Adverse effects [2 years]
Primary outcome measures will be the number of participants with adverse events, laboratory abnormalities and other signs of toxicity. Particular focus will be on the number and severity of infusion reactions, complications related to infection, and any potential negative impact on the course of diabetes.
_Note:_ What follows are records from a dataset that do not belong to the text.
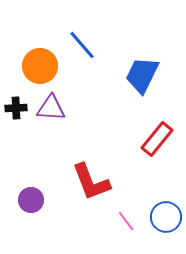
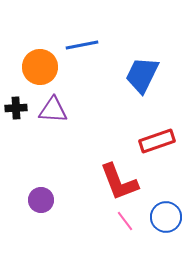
blue line: rotated 60 degrees counterclockwise
orange circle: moved 1 px down
purple triangle: moved 2 px right, 2 px down
red rectangle: moved 2 px down; rotated 32 degrees clockwise
red L-shape: moved 28 px right
purple circle: moved 10 px right
pink line: moved 1 px left
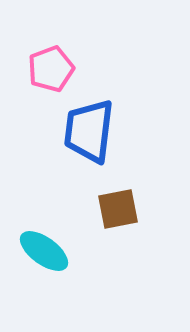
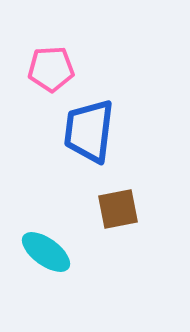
pink pentagon: rotated 18 degrees clockwise
cyan ellipse: moved 2 px right, 1 px down
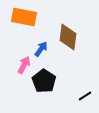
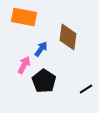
black line: moved 1 px right, 7 px up
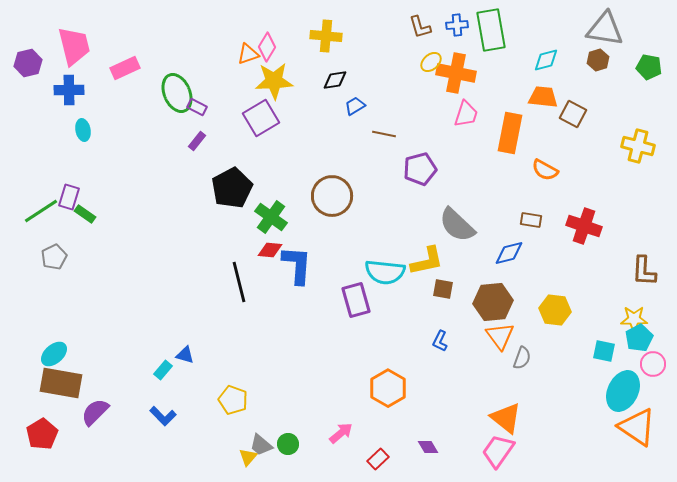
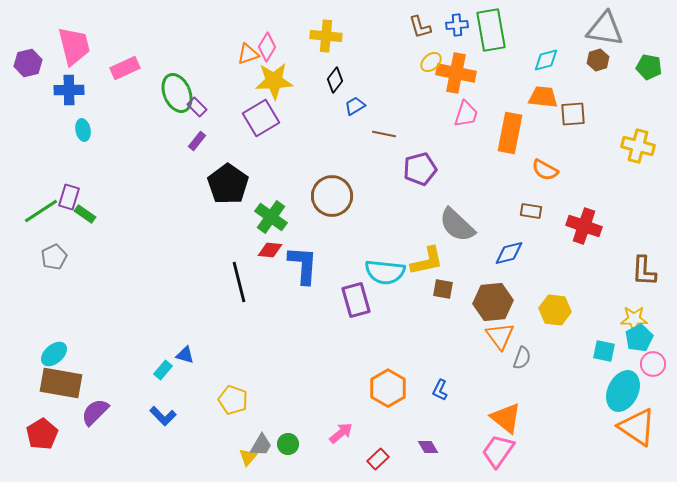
black diamond at (335, 80): rotated 45 degrees counterclockwise
purple rectangle at (197, 107): rotated 18 degrees clockwise
brown square at (573, 114): rotated 32 degrees counterclockwise
black pentagon at (232, 188): moved 4 px left, 4 px up; rotated 9 degrees counterclockwise
brown rectangle at (531, 220): moved 9 px up
blue L-shape at (297, 265): moved 6 px right
blue L-shape at (440, 341): moved 49 px down
gray trapezoid at (261, 445): rotated 100 degrees counterclockwise
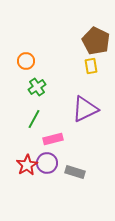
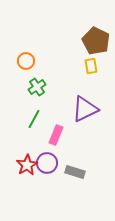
pink rectangle: moved 3 px right, 4 px up; rotated 54 degrees counterclockwise
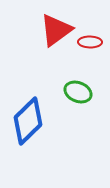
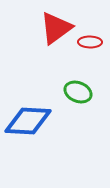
red triangle: moved 2 px up
blue diamond: rotated 48 degrees clockwise
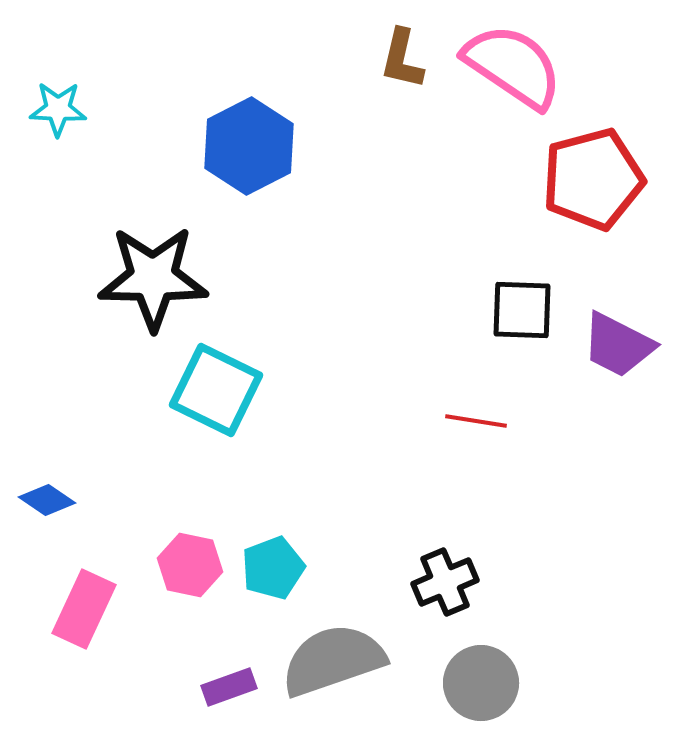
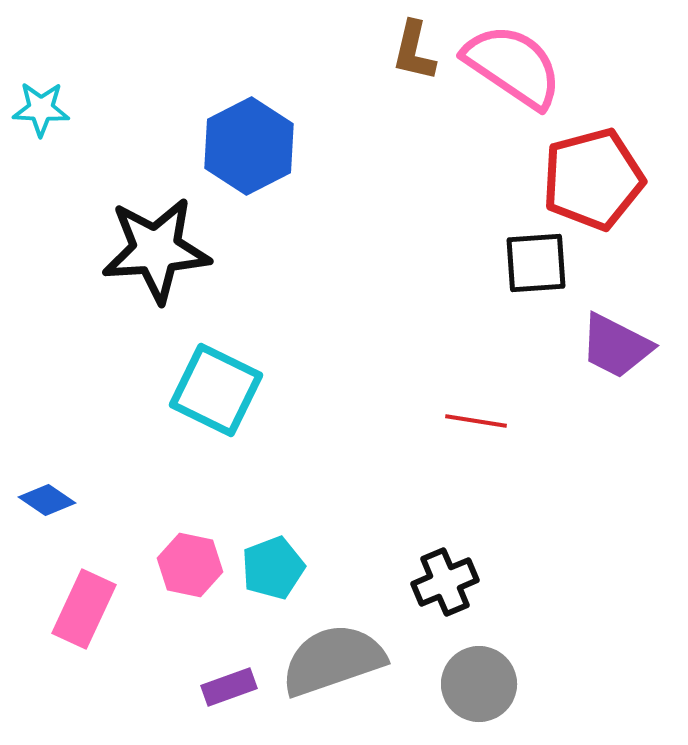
brown L-shape: moved 12 px right, 8 px up
cyan star: moved 17 px left
black star: moved 3 px right, 28 px up; rotated 5 degrees counterclockwise
black square: moved 14 px right, 47 px up; rotated 6 degrees counterclockwise
purple trapezoid: moved 2 px left, 1 px down
gray circle: moved 2 px left, 1 px down
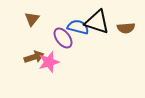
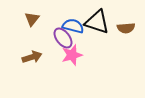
blue semicircle: moved 5 px left, 1 px up
brown arrow: moved 2 px left
pink star: moved 23 px right, 7 px up
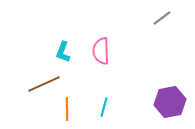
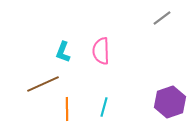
brown line: moved 1 px left
purple hexagon: rotated 8 degrees counterclockwise
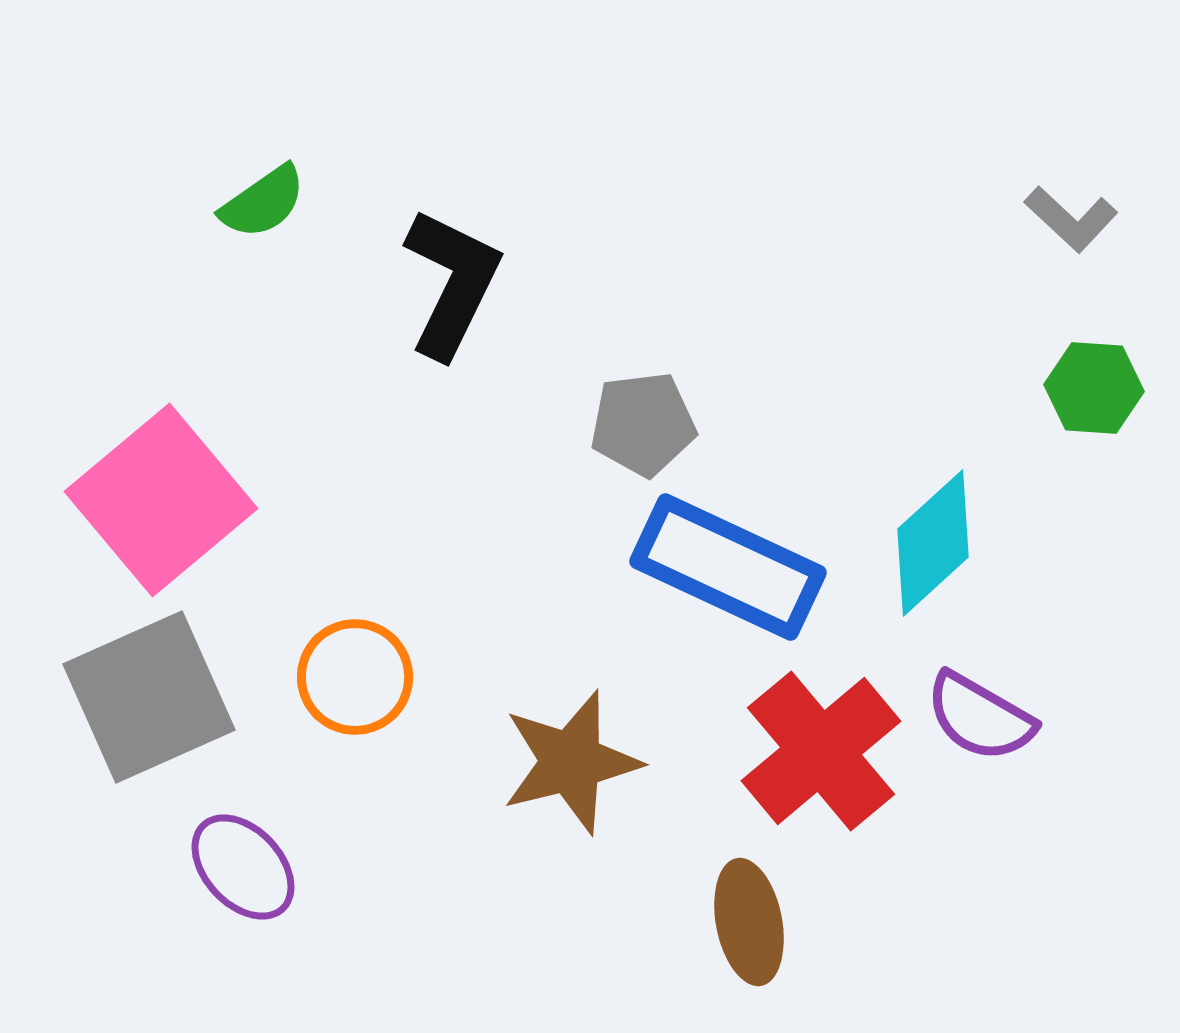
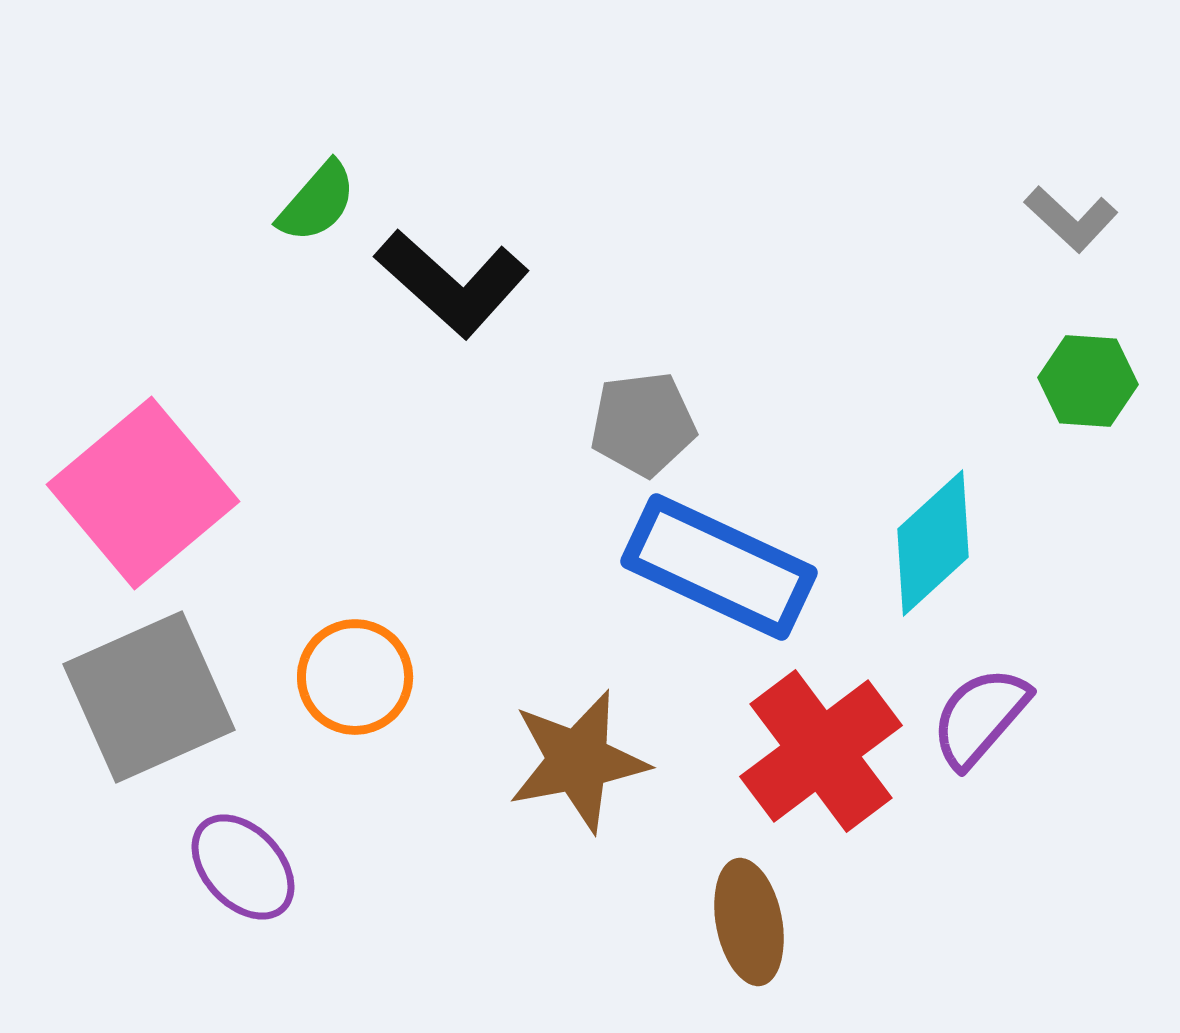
green semicircle: moved 54 px right; rotated 14 degrees counterclockwise
black L-shape: rotated 106 degrees clockwise
green hexagon: moved 6 px left, 7 px up
pink square: moved 18 px left, 7 px up
blue rectangle: moved 9 px left
purple semicircle: rotated 101 degrees clockwise
red cross: rotated 3 degrees clockwise
brown star: moved 7 px right, 1 px up; rotated 3 degrees clockwise
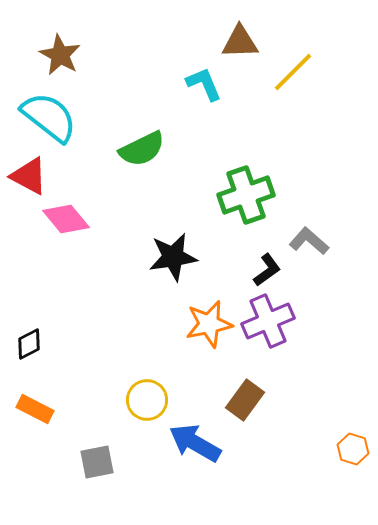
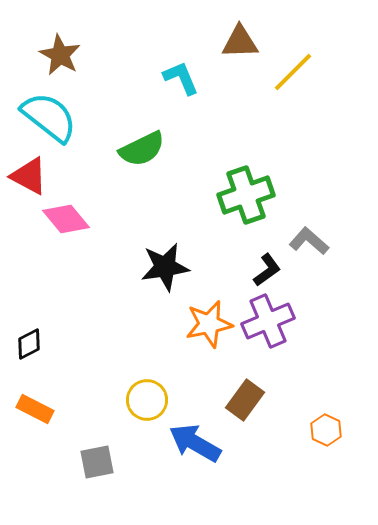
cyan L-shape: moved 23 px left, 6 px up
black star: moved 8 px left, 10 px down
orange hexagon: moved 27 px left, 19 px up; rotated 8 degrees clockwise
Secondary Outcome Measures

Change in HbA1C [2 years]
Measure the HbA1C level after treatment
Change in C-peptide [2 years]
Measure the C-peptide level after treatment
Change in insulin dose [2 years]
Measure insulin dose patient used after treatment
Hypoglycaemic events [2 years]
Measure the number of participants with Hypoglycaemic events
Change in titer of autoantibodies [2 years]
Measure the titer of antoantibodies of participant after treatment
Change in immune cells diversities and quantities. [2 years]
Measure the immune cells diversities and quantities after treatment
Change in autoimmune-related cytokines [2 years]
Measure the change of autoimmune- related cytokines after treatment
Life quality evaluation [2 years]
Number of participants with disturbance of emotion, sleep, resting or energy.

Eligibility Criteria

Criteria

Ages Eligible for Study:

18 Years and Older

Sexes Eligible for Study:

All

Accepts Healthy Volunteers:

Inclusion Criteria:

Type 1 diabetes according to ADA criteria <3 years.
Age≥ 18 years.
Positive for at least one of the anti-islet autoantibodies: GADA, IA2A, ZnT8A
Fasting or postprandial plasma C-peptide more than 100 pmol/L
Written informed consent from the patient or family representative.

Exclusion Criteria:

History or family history of medullary thyroid carcinoma or MEN 2 syndrome;
History of chronic or acute pancreatitis;
Allergic to liraglutide or any components in Victoza®;
Hepatic abnormalities (transaminase > 2 times normal);
Renal impairments (serum creatinine >133 umol/L);
Cardiovascular diseases (hypertension, coronary heart disease, etc.);
Presence of anemia (Hb ≤100g/L), leukopenia (<3.5×109/L);
Presence of disorder in coagulation or anticoagulation, or thrombocytopenia (platelets <100×109/L);
Presence of acute metabolic disorders; In the case of acute ketone acidosis, with blood ketone over 0.3mmol/L and pH lower than 7.30;
Presence of any kind of chronic infection or immune deficiency, including hepatitis B, hepatitis C, HIV, syphilis or tuberculosis, etc.;
Chronic use of systemic glucocorticoids or other immunosuppressive agents for over 3 months;
Any history of malignancy;
Female patients who are pregnant or breastfeeding; any female who is unwilling to use a reliable and effective form of contraception for 2 years after recruitment;
Presence of any infectious diseases, including active skin infections, flu, fever, upper or lower respiratory tract infections; those who wish to participate in the study should keep the infection under control for at least 1 week before receiving Treg product infusion;
Any medical condition that, in the opinion of the investigator, will interfere with safe participation in the trial.